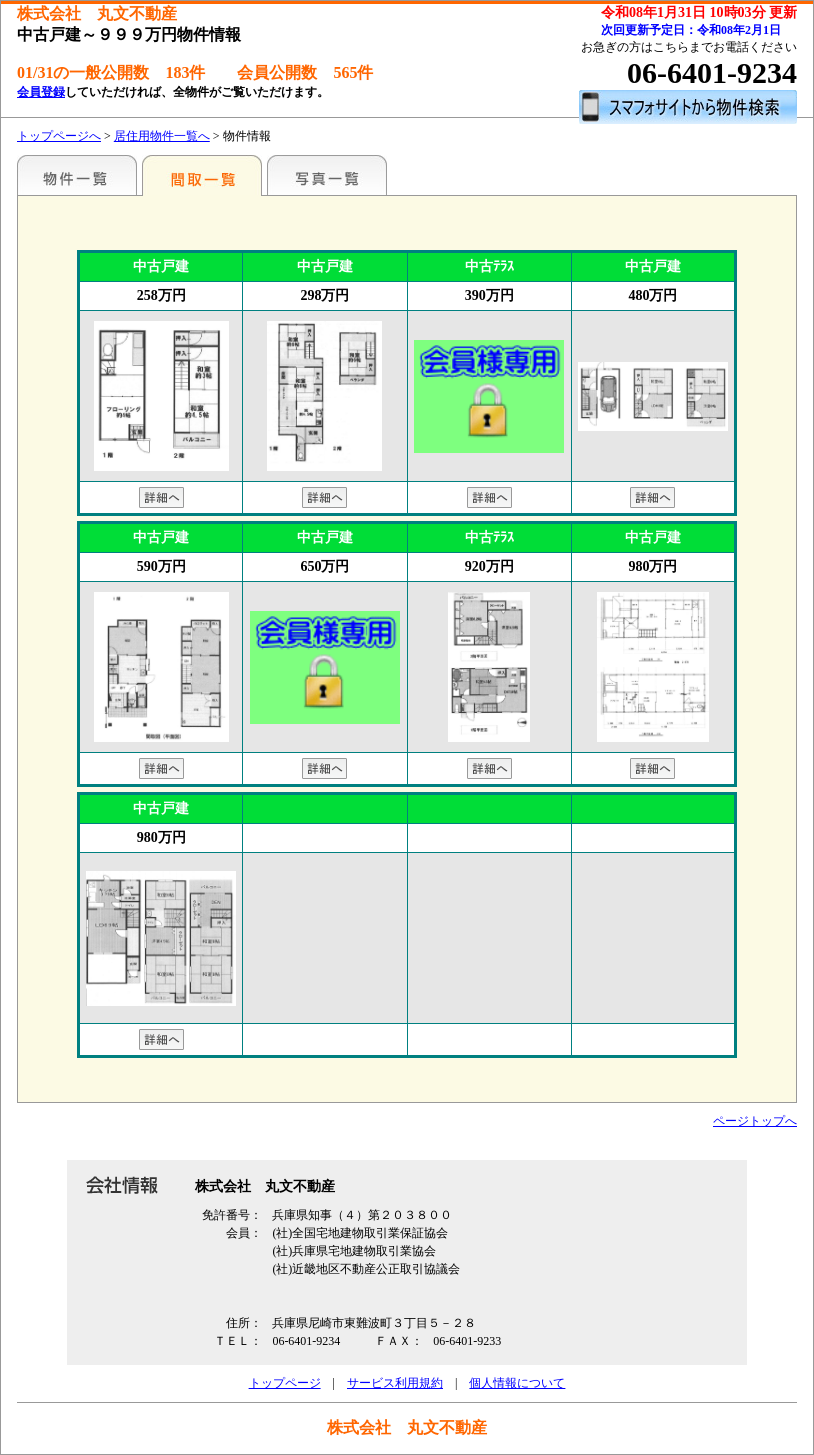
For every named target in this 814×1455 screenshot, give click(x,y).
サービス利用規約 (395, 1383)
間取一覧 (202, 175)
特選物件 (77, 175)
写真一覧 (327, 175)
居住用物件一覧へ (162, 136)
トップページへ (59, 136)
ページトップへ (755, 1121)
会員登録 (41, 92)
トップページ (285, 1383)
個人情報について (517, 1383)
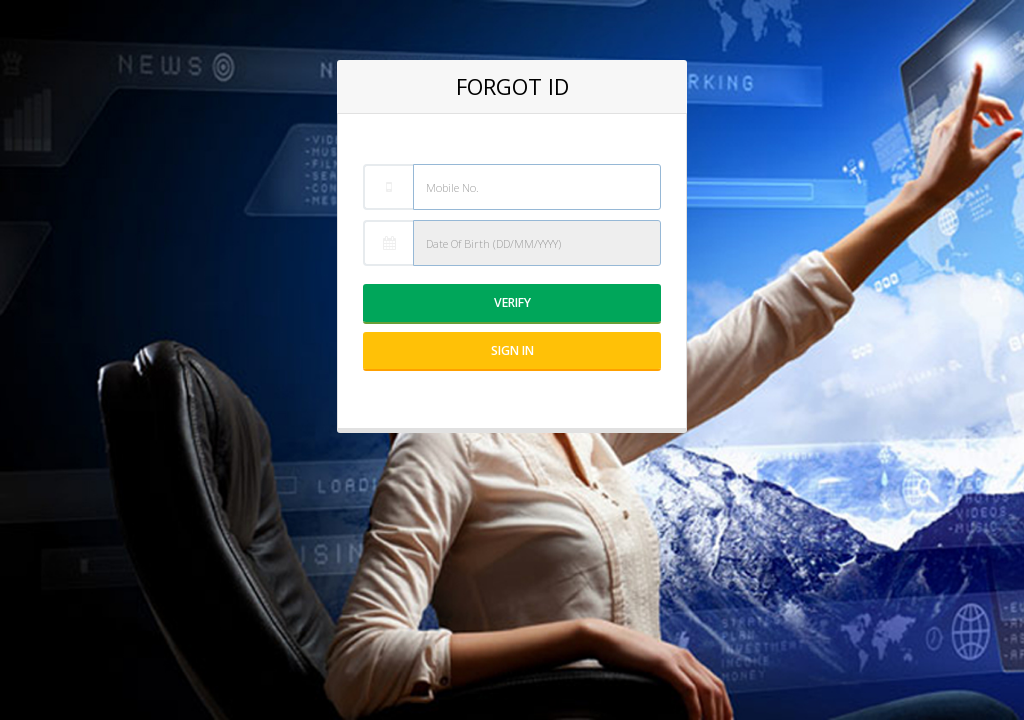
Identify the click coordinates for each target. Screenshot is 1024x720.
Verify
++++++++
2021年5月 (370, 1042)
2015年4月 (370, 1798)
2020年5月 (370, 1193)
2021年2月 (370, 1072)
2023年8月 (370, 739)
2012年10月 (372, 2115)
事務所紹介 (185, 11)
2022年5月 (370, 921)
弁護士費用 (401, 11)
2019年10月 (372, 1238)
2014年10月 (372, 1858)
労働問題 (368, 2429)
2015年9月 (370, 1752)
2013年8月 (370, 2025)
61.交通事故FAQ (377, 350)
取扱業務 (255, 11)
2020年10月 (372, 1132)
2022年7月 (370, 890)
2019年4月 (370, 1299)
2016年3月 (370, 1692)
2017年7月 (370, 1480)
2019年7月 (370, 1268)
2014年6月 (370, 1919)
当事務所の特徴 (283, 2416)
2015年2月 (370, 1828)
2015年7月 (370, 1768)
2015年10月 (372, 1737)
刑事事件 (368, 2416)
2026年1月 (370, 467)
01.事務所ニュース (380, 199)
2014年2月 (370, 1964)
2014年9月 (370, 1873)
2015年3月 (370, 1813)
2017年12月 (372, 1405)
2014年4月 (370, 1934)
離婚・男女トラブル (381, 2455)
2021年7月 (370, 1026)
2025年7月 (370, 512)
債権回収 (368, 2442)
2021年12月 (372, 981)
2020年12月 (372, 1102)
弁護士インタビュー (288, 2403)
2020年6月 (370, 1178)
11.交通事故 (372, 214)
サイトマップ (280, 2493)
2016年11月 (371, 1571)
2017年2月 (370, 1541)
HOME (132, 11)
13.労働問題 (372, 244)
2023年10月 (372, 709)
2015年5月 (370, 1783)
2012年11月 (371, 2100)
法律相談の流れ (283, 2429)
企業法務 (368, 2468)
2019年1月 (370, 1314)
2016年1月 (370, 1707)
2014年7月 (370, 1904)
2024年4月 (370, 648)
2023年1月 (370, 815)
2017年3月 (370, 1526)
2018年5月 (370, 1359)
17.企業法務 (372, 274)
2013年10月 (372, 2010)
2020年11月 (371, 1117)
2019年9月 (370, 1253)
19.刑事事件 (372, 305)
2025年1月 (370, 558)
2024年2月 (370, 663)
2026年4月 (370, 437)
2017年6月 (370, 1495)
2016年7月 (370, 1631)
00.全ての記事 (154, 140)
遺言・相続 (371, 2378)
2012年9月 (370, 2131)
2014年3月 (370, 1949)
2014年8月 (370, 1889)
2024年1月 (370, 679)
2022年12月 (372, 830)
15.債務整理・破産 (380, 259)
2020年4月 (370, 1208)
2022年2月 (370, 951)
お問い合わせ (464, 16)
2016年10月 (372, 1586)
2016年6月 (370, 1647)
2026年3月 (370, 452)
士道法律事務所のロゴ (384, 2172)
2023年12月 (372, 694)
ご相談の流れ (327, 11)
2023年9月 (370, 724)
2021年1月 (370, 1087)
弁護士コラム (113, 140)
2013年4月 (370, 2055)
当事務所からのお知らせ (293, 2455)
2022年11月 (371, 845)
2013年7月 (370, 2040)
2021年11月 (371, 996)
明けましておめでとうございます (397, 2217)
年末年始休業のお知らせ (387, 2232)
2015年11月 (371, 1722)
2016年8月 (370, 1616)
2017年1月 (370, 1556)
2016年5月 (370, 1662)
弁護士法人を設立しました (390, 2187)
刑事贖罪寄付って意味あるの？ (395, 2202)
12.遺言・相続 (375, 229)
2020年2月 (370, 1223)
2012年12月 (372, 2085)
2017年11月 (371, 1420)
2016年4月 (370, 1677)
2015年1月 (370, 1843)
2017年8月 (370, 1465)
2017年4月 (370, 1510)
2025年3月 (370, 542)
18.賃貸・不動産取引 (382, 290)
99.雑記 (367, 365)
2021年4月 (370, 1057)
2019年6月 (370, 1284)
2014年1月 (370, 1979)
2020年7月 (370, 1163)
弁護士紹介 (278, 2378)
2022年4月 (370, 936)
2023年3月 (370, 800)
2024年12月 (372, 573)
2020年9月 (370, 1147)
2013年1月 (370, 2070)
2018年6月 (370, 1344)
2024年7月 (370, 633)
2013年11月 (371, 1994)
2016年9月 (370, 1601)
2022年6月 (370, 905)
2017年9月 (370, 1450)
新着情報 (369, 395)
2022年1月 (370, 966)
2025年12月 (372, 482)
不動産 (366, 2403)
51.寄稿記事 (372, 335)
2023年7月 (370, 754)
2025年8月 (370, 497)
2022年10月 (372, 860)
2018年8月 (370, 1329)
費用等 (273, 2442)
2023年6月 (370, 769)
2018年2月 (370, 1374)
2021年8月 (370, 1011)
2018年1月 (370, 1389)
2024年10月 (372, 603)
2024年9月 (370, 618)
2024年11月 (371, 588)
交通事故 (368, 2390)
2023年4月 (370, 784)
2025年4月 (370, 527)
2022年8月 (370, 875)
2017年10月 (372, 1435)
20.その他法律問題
++++++++
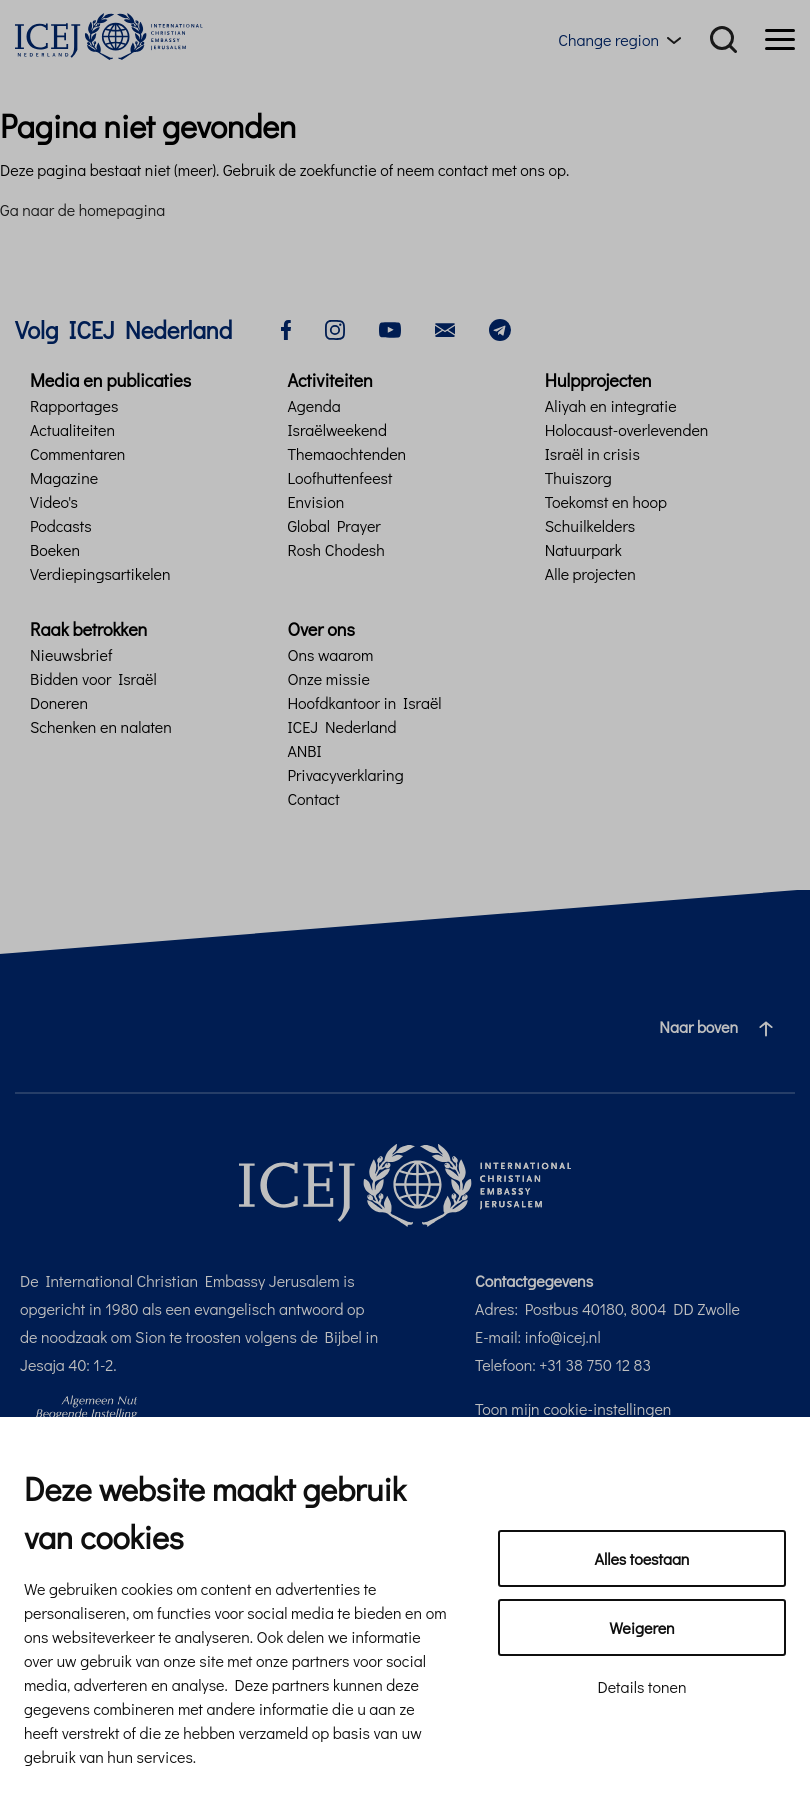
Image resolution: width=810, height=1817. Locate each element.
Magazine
++++++++
**DESCRIPTION OF THE TASK:**
From the entries above, extract only the lines running from the one containing "2012年10月 (372, 2115)" through the one containing "15.債務整理・破産 (380, 259)", inclusive.

**WRITTEN RESPONSE:**
2012年10月 (372, 2115)
事務所紹介 (185, 11)
2022年5月 (370, 921)
弁護士費用 (401, 11)
2019年10月 (372, 1238)
2014年10月 (372, 1858)
労働問題 (368, 2429)
2015年9月 (370, 1752)
2013年8月 (370, 2025)
61.交通事故FAQ (377, 350)
取扱業務 (255, 11)
2020年10月 (372, 1132)
2022年7月 (370, 890)
2019年4月 (370, 1299)
2016年3月 (370, 1692)
2017年7月 (370, 1480)
2019年7月 (370, 1268)
2014年6月 (370, 1919)
当事務所の特徴 (283, 2416)
2015年2月 (370, 1828)
2015年7月 (370, 1768)
2015年10月 (372, 1737)
刑事事件 (368, 2416)
2026年1月 (370, 467)
01.事務所ニュース (380, 199)
2014年2月 (370, 1964)
2014年9月 (370, 1873)
2015年3月 (370, 1813)
2017年12月 (372, 1405)
2014年4月 (370, 1934)
離婚・男女トラブル (381, 2455)
2021年7月 (370, 1026)
2025年7月 (370, 512)
債権回収 (368, 2442)
2021年12月 (372, 981)
2020年12月 (372, 1102)
弁護士インタビュー (288, 2403)
2020年6月 (370, 1178)
11.交通事故 (372, 214)
サイトマップ (280, 2493)
2016年11月 (371, 1571)
2017年2月 (370, 1541)
HOME (132, 11)
13.労働問題 (372, 244)
2023年10月 (372, 709)
2015年5月 (370, 1783)
2012年11月 (371, 2100)
法律相談の流れ (283, 2429)
企業法務 (368, 2468)
2019年1月 (370, 1314)
2016年1月 (370, 1707)
2014年7月 (370, 1904)
2024年4月 (370, 648)
2023年1月 (370, 815)
2017年3月 (370, 1526)
2018年5月 (370, 1359)
17.企業法務 (372, 274)
2013年10月 (372, 2010)
2020年11月 (371, 1117)
2019年9月 (370, 1253)
19.刑事事件 (372, 305)
2025年1月 (370, 558)
2024年2月 (370, 663)
2026年4月 (370, 437)
2017年6月 (370, 1495)
2016年7月 (370, 1631)
00.全ての記事 (154, 140)
遺言・相続 (371, 2378)
2012年9月 (370, 2131)
2014年3月 (370, 1949)
2014年8月 (370, 1889)
2024年1月 (370, 679)
2022年12月 (372, 830)
15.債務整理・破産 (380, 259)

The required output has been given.